» **ACTIVITY**
Though the entries contain pictures, the copy you make should hold only the rest, exactly as written.

» **DATA FOR THIS EXERCISE**

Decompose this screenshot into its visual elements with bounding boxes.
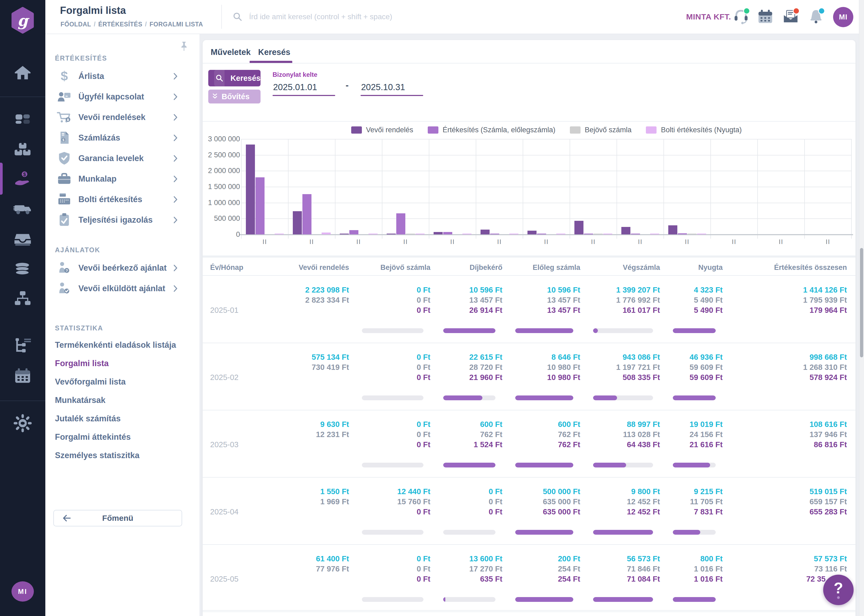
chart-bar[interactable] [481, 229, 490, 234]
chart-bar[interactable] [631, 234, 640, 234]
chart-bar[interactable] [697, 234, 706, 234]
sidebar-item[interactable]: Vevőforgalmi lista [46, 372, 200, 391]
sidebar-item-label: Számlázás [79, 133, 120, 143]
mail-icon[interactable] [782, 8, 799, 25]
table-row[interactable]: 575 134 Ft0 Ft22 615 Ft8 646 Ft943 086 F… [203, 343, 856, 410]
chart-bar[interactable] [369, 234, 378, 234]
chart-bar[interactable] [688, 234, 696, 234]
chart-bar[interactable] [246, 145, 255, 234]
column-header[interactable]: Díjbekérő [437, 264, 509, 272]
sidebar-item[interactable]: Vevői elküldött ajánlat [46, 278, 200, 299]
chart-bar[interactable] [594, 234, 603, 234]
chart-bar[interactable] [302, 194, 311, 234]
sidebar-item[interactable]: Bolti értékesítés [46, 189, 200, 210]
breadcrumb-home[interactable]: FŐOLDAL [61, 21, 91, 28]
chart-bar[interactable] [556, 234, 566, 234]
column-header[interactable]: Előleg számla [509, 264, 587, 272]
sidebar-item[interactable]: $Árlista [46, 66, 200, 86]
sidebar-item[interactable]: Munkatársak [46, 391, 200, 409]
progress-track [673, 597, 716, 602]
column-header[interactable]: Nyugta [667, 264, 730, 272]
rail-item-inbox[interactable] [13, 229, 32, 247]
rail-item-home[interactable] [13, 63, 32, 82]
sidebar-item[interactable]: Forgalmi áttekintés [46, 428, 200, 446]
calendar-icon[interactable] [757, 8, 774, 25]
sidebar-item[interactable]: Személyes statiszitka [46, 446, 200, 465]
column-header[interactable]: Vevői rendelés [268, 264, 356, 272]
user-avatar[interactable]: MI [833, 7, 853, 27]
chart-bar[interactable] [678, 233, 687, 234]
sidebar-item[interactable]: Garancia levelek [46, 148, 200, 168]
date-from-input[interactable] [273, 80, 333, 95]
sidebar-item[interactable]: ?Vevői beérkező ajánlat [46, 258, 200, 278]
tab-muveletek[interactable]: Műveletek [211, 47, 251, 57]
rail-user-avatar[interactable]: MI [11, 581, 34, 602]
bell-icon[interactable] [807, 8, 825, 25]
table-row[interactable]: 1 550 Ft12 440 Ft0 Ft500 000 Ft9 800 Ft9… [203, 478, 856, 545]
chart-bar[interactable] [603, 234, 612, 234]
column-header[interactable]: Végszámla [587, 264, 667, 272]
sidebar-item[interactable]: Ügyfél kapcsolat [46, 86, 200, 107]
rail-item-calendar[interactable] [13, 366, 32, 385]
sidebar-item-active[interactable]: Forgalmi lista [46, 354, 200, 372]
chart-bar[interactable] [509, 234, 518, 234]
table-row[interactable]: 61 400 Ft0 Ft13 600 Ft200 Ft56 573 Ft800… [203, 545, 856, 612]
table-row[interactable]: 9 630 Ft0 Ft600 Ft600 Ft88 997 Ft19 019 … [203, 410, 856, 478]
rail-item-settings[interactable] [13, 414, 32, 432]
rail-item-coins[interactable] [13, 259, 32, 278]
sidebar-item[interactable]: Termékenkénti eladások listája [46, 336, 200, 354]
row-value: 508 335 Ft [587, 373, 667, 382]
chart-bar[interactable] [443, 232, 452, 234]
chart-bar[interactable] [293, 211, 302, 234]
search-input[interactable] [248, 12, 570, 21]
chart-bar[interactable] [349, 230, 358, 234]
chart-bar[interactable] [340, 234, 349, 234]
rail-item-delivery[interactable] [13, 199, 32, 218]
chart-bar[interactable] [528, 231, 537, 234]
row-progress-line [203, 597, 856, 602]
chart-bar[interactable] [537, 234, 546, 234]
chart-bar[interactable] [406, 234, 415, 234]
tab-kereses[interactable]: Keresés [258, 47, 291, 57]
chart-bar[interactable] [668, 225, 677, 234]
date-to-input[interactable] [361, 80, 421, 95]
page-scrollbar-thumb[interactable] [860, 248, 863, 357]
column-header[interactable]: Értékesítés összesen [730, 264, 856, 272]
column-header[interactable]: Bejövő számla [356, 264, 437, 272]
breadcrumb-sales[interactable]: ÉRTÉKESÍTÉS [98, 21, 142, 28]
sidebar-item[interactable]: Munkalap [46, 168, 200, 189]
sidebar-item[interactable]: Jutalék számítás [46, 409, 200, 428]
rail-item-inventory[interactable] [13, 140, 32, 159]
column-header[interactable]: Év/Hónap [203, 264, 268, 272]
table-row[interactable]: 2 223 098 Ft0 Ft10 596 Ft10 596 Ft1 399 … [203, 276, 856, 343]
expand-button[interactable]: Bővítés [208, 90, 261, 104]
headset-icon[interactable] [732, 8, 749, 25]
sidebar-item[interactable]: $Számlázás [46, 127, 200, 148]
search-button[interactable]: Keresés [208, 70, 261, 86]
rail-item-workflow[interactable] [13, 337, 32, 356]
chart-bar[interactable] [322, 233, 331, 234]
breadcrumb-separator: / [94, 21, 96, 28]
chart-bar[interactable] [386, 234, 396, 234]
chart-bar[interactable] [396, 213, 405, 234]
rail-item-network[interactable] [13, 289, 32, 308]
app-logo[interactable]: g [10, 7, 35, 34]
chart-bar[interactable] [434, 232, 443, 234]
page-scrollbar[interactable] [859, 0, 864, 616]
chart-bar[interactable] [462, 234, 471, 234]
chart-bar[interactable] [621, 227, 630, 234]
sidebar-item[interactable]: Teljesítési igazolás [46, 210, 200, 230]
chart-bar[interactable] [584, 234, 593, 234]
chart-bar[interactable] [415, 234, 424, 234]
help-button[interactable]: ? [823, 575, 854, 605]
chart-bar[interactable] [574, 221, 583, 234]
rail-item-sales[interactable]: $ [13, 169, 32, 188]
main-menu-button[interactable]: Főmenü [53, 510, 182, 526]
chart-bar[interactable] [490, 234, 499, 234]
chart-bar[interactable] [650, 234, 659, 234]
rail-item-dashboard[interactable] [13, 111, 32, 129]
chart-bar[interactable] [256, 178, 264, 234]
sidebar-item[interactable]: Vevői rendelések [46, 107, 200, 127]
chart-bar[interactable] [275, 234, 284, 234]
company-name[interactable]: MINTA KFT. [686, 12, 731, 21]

» **SOLUTION TO THIS EXERCISE**
Decompose this screenshot into its visual elements with bounding boxes.
chart-bar[interactable] [481, 229, 490, 234]
chart-bar[interactable] [631, 234, 640, 234]
chart-bar[interactable] [697, 234, 706, 234]
sidebar-item[interactable]: Vevőforgalmi lista [46, 372, 200, 391]
sidebar-item-label: Számlázás [79, 133, 120, 143]
mail-icon[interactable] [782, 8, 799, 25]
table-row[interactable]: 575 134 Ft0 Ft22 615 Ft8 646 Ft943 086 F… [203, 343, 856, 410]
chart-bar[interactable] [369, 234, 378, 234]
chart-bar[interactable] [688, 234, 696, 234]
chart-bar[interactable] [246, 145, 255, 234]
column-header[interactable]: Díjbekérő [437, 264, 509, 272]
sidebar-item[interactable]: Vevői elküldött ajánlat [46, 278, 200, 299]
chart-bar[interactable] [594, 234, 603, 234]
chart-bar[interactable] [302, 194, 311, 234]
sidebar-item[interactable]: Bolti értékesítés [46, 189, 200, 210]
breadcrumb-home[interactable]: FŐOLDAL [61, 21, 91, 28]
chart-bar[interactable] [556, 234, 566, 234]
column-header[interactable]: Előleg számla [509, 264, 587, 272]
sidebar-item[interactable]: $Árlista [46, 66, 200, 86]
sidebar-item[interactable]: Munkatársak [46, 391, 200, 409]
progress-track [673, 597, 716, 602]
column-header[interactable]: Nyugta [667, 264, 730, 272]
rail-item-inbox[interactable] [13, 229, 32, 247]
rail-item-home[interactable] [13, 63, 32, 82]
sidebar-item[interactable]: Forgalmi áttekintés [46, 428, 200, 446]
calendar-icon[interactable] [757, 8, 774, 25]
sidebar-item[interactable]: Személyes statiszitka [46, 446, 200, 465]
column-header[interactable]: Vevői rendelés [268, 264, 356, 272]
user-avatar[interactable]: MI [833, 7, 853, 27]
chart-bar[interactable] [678, 233, 687, 234]
sidebar-item[interactable]: Garancia levelek [46, 148, 200, 168]
date-from-input[interactable] [273, 80, 333, 95]
sidebar-item[interactable]: ?Vevői beérkező ajánlat [46, 258, 200, 278]
tab-muveletek[interactable]: Műveletek [211, 47, 251, 57]
rail-user-avatar[interactable]: MI [11, 581, 34, 602]
bell-icon[interactable] [807, 8, 825, 25]
table-row[interactable]: 1 550 Ft12 440 Ft0 Ft500 000 Ft9 800 Ft9… [203, 478, 856, 545]
chart-bar[interactable] [603, 234, 612, 234]
column-header[interactable]: Végszámla [587, 264, 667, 272]
sidebar-item[interactable]: Ügyfél kapcsolat [46, 86, 200, 107]
rail-item-calendar[interactable] [13, 366, 32, 385]
sidebar-item-active[interactable]: Forgalmi lista [46, 354, 200, 372]
chart-bar[interactable] [509, 234, 518, 234]
table-row[interactable]: 61 400 Ft0 Ft13 600 Ft200 Ft56 573 Ft800… [203, 545, 856, 612]
table-row[interactable]: 9 630 Ft0 Ft600 Ft600 Ft88 997 Ft19 019 … [203, 410, 856, 478]
rail-item-settings[interactable] [13, 414, 32, 432]
rail-item-coins[interactable] [13, 259, 32, 278]
sidebar-item[interactable]: Termékenkénti eladások listája [46, 336, 200, 354]
row-value: 508 335 Ft [587, 373, 667, 382]
chart-bar[interactable] [443, 232, 452, 234]
chart-bar[interactable] [293, 211, 302, 234]
search-input[interactable] [248, 12, 570, 21]
chart-bar[interactable] [349, 230, 358, 234]
chart-bar[interactable] [340, 234, 349, 234]
rail-item-delivery[interactable] [13, 199, 32, 218]
chart-bar[interactable] [528, 231, 537, 234]
row-progress-line [203, 597, 856, 602]
chart-bar[interactable] [537, 234, 546, 234]
chart-bar[interactable] [406, 234, 415, 234]
tab-kereses[interactable]: Keresés [258, 47, 291, 57]
chart-bar[interactable] [668, 225, 677, 234]
date-to-input[interactable] [361, 80, 421, 95]
page-scrollbar-thumb[interactable] [860, 248, 863, 357]
column-header[interactable]: Értékesítés összesen [730, 264, 856, 272]
column-header[interactable]: Bejövő számla [356, 264, 437, 272]
breadcrumb-sales[interactable]: ÉRTÉKESÍTÉS [98, 21, 142, 28]
sidebar-item[interactable]: Munkalap [46, 168, 200, 189]
sidebar-item[interactable]: Jutalék számítás [46, 409, 200, 428]
rail-item-inventory[interactable] [13, 140, 32, 159]
column-header[interactable]: Év/Hónap [203, 264, 268, 272]
table-row[interactable]: 2 223 098 Ft0 Ft10 596 Ft10 596 Ft1 399 … [203, 276, 856, 343]
expand-button[interactable]: Bővítés [208, 90, 261, 104]
headset-icon[interactable] [732, 8, 749, 25]
sidebar-item[interactable]: $Számlázás [46, 127, 200, 148]
search-button[interactable]: Keresés [208, 70, 261, 86]
rail-item-workflow[interactable] [13, 337, 32, 356]
chart-bar[interactable] [322, 233, 331, 234]
breadcrumb-separator: / [94, 21, 96, 28]
chart-bar[interactable] [386, 234, 396, 234]
chart-bar[interactable] [396, 213, 405, 234]
rail-item-network[interactable] [13, 289, 32, 308]
app-logo[interactable]: g [10, 7, 35, 34]
chart-bar[interactable] [434, 232, 443, 234]
page-scrollbar[interactable] [859, 0, 864, 616]
chart-bar[interactable] [462, 234, 471, 234]
chart-bar[interactable] [621, 227, 630, 234]
sidebar-item[interactable]: Teljesítési igazolás [46, 210, 200, 230]
chart-bar[interactable] [584, 234, 593, 234]
chart-bar[interactable] [415, 234, 424, 234]
help-button[interactable]: ? [823, 575, 854, 605]
chart-bar[interactable] [574, 221, 583, 234]
rail-item-sales[interactable]: $ [13, 169, 32, 188]
main-menu-button[interactable]: Főmenü [53, 510, 182, 526]
chart-bar[interactable] [490, 234, 499, 234]
chart-bar[interactable] [650, 234, 659, 234]
rail-item-dashboard[interactable] [13, 111, 32, 129]
chart-bar[interactable] [256, 178, 264, 234]
sidebar-item[interactable]: Vevői rendelések [46, 107, 200, 127]
chart-bar[interactable] [275, 234, 284, 234]
company-name[interactable]: MINTA KFT. [686, 12, 731, 21]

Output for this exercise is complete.